Material for this task:
★ ★ ★

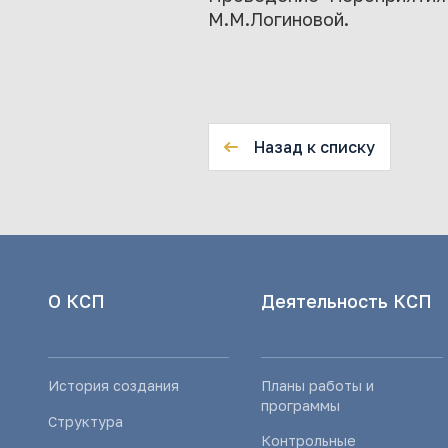
М.М.Логиновой.
Назад к списку
О КСП
Деятельность КСП
История создания
Планы работы и
программы
Структура
Контрольные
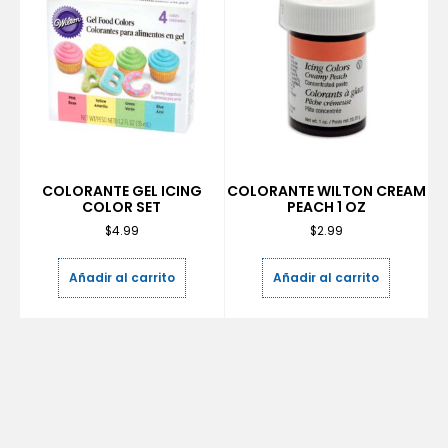
COLORANTE GEL ICING
COLORANTE WILTON CREAM
COLOR SET
PEACH 1 OZ
$
4.99
$
2.99
Añadir al carrito
Añadir al carrito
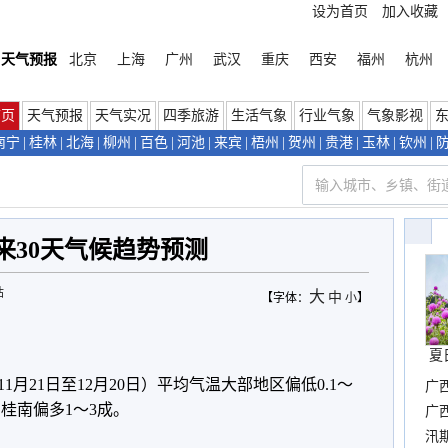
设为首页
加入收藏
天气预报
北京
上海
广州
武汉
重庆
西安
福州
杭州
首页
天气预报
天气实况
四季旅游
生活气象
行业气象
气象影视
南宁
|
桂林
|
北海
|
柳州
|
百色
|
河池
|
来宾
|
梧州
|
贺州
|
贵港
|
玉林
|
钦州
|
来30天气候趋势预测
站
大
中
【字体：
小
】
夏
11月21日至12月20日）平均气温大部地区偏低0.1～
广
，桂南偏多1～3成。
晴
广
汛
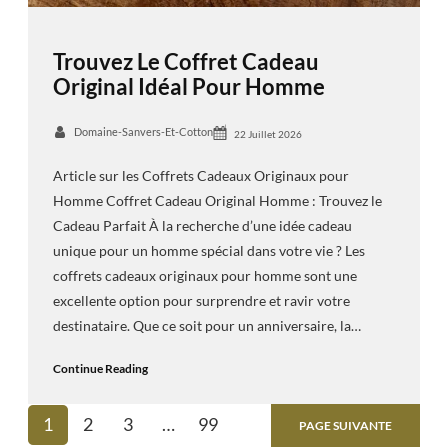
Trouvez Le Coffret Cadeau
Original Idéal Pour Homme
Domaine-Sanvers-Et-Cotton
22 Juillet 2026
Article sur les Coffrets Cadeaux Originaux pour
Homme Coffret Cadeau Original Homme : Trouvez le
Cadeau Parfait À la recherche d’une idée cadeau
unique pour un homme spécial dans votre vie ? Les
coffrets cadeaux originaux pour homme sont une
excellente option pour surprendre et ravir votre
destinataire. Que ce soit pour un anniversaire, la…
Continue Reading
1
2
3
…
99
PAGE SUIVANTE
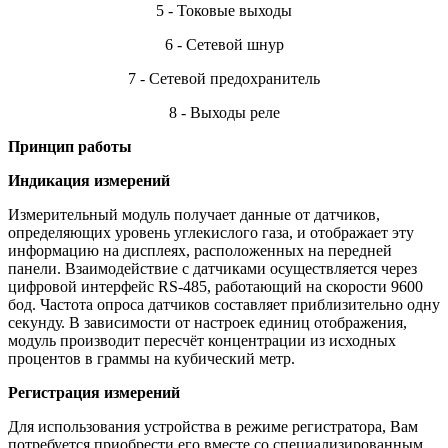
5 - Токовые выходы
6 - Сетевой шнур
7 - Сетевой предохранитель
8 - Выходы реле
Принцип работы
Индикация измерений
Измерительный модуль получает данные от датчиков,
определяющих уровень углекислого газа, и отображает эту
информацию на дисплеях, расположенных на передней
панели. Взаимодействие с датчиками осуществляется через
цифровой интерфейс RS-485, работающий на скорости 9600
бод. Частота опроса датчиков составляет приблизительно одну
секунду. В зависимости от настроек единиц отображения,
модуль производит пересчёт концентрации из исходных
процентов в граммы на кубический метр.
Регистрация измерений
Для использования устройства в режиме регистратора, Вам
потребуется приобрести его вместе со специализированным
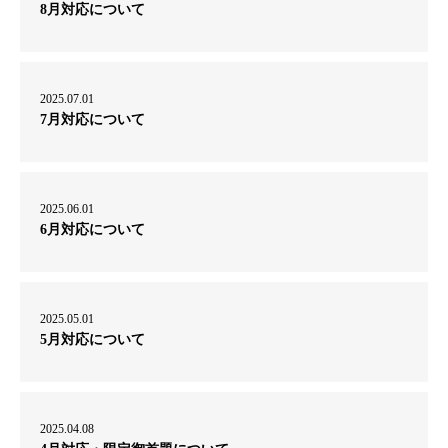
8月対応について
2025.07.01
7月対応について
2025.06.01
6月対応について
2025.05.01
5月対応について
2025.04.08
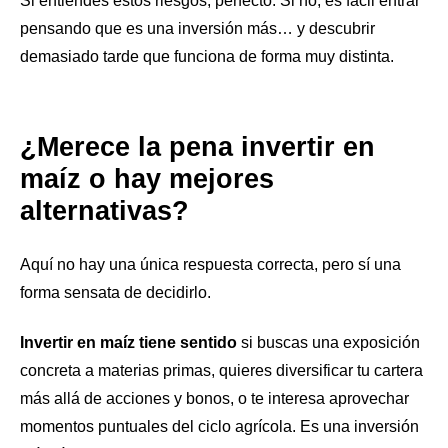
Si entiendes estos riesgos, perfecto. Si no, es fácil entrar
pensando que es una inversión más… y descubrir
demasiado tarde que funciona de forma muy distinta.
¿Merece la pena invertir en
maíz o hay mejores
alternativas?
Aquí no hay una única respuesta correcta, pero sí una
forma sensata de decidirlo.
Invertir en maíz tiene sentido
si buscas una exposición
concreta a materias primas, quieres diversificar tu cartera
más allá de acciones y bonos, o te interesa aprovechar
momentos puntuales del ciclo agrícola. Es una inversión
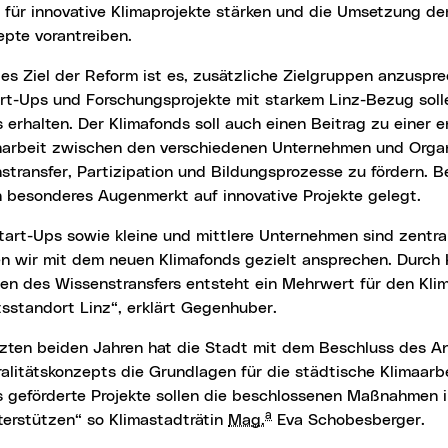
r für innovative Klimaprojekte stärken und die Umsetzung de
epte vorantreiben.
rt-Ups und Forschungsprojekte mit starkem Linz-Bezug sol
 erhalten. Der Klimafonds soll auch einen Beitrag zu einer 
rbeit zwischen den verschiedenen Unternehmen und Organi
transfer, Partizipation und Bildungsprozesse zu fördern. B
n besonderes Augenmerkt auf innovative Projekte gelegt.
en wir mit dem neuen Klimafonds gezielt ansprechen. Durch
en des Wissenstransfers entsteht ein Mehrwert für den Kli
sstandort Linz“, erklärt Gegenhuber.
alitätskonzepts die Grundlagen für die städtische Klimaarb
s geförderte Projekte sollen die beschlossenen Maßnahmen 
a
terstützen“ so Klimastadträtin
Mag.
Eva Schobesberger.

★ ★ ★

Work instructions: Give back every line of the material above word for word, leaving out the pictures.

Solution below:
М.М.Логиновой.
Назад к списку
О КСП
Деятельность КСП
История создания
Планы работы и
программы
Структура
Контрольные
COLORANTE GEL ICING
COLORANTE WILTON CREAM
COLOR SET
PEACH 1 OZ
$
4.99
$
2.99
Añadir al carrito
Añadir al carrito
设为首页
加入收藏
天气预报
北京
上海
广州
武汉
重庆
西安
福州
杭州
首页
天气预报
天气实况
四季旅游
生活气象
行业气象
气象影视
南宁
|
桂林
|
北海
|
柳州
|
百色
|
河池
|
来宾
|
梧州
|
贺州
|
贵港
|
玉林
|
钦州
|
来30天气候趋势预测
站
大
中
【字体：
小
】
夏
11月21日至12月20日）平均气温大部地区偏低0.1～
广
，桂南偏多1～3成。
晴
广
汛
Trouvez Le Coffret Cadeau
Original Idéal Pour Homme
Domaine-Sanvers-Et-Cotton
22 Juillet 2026
Article sur les Coffrets Cadeaux Originaux pour
Homme Coffret Cadeau Original Homme : Trouvez le
Cadeau Parfait À la recherche d’une idée cadeau
unique pour un homme spécial dans votre vie ? Les
coffrets cadeaux originaux pour homme sont une
excellente option pour surprendre et ravir votre
destinataire. Que ce soit pour un anniversaire, la…
Continue Reading
1
2
3
…
99
PAGE SUIVANTE
5 - Токовые выходы
6 - Сетевой шнур
7 - Сетевой предохранитель
8 - Выходы реле
Принцип работы
Индикация измерений
Измерительный модуль получает данные от датчиков,
определяющих уровень углекислого газа, и отображает эту
информацию на дисплеях, расположенных на передней
панели. Взаимодействие с датчиками осуществляется через
цифровой интерфейс RS-485, работающий на скорости 9600
бод. Частота опроса датчиков составляет приблизительно одну
секунду. В зависимости от настроек единиц отображения,
модуль производит пересчёт концентрации из исходных
процентов в граммы на кубический метр.
Регистрация измерений
Для использования устройства в режиме регистратора, Вам
потребуется приобрести его вместе со специализированным
8月対応について
2025.07.01
7月対応について
2025.06.01
6月対応について
2025.05.01
5月対応について
2025.04.08
Si entiendes estos riesgos, perfecto. Si no, es fácil entrar
pensando que es una inversión más… y descubrir
demasiado tarde que funciona de forma muy distinta.
¿Merece la pena invertir en
maíz o hay mejores
alternativas?
Aquí no hay una única respuesta correcta, pero sí una
forma sensata de decidirlo.
Invertir en maíz tiene sentido
si buscas una exposición
concreta a materias primas, quieres diversificar tu cartera
más allá de acciones y bonos, o te interesa aprovechar
momentos puntuales del ciclo agrícola. Es una inversión
r für innovative Klimaprojekte stärken und die Umsetzung de
epte vorantreiben.
rt-Ups und Forschungsprojekte mit starkem Linz-Bezug sol
 erhalten. Der Klimafonds soll auch einen Beitrag zu einer 
rbeit zwischen den verschiedenen Unternehmen und Organi
transfer, Partizipation und Bildungsprozesse zu fördern. B
n besonderes Augenmerkt auf innovative Projekte gelegt.
en wir mit dem neuen Klimafonds gezielt ansprechen. Durch
en des Wissenstransfers entsteht ein Mehrwert für den Kli
sstandort Linz“, erklärt Gegenhuber.
alitätskonzepts die Grundlagen für die städtische Klimaarb
s geförderte Projekte sollen die beschlossenen Maßnahmen 
a
terstützen“ so Klimastadträtin
Mag.
Eva Schobesberger.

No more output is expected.